Your goal: Pull every line containing "dans" from the listing below.

Records supplied:
»»

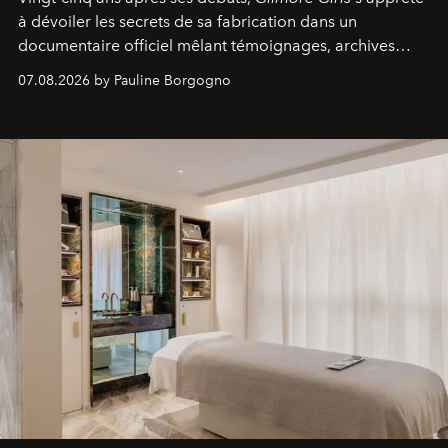
à dévoiler les secrets de sa fabrication dans un
documentaire officiel mêlant témoignages, archives
inédites et plongée dans les coulisses d'un phénomène
07.08.2026 by Pauline Borgogno
générationnel.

««

Solution to the problem:
à dévoiler les secrets de sa fabrication dans un
inédites et plongée dans les coulisses d'un phénomène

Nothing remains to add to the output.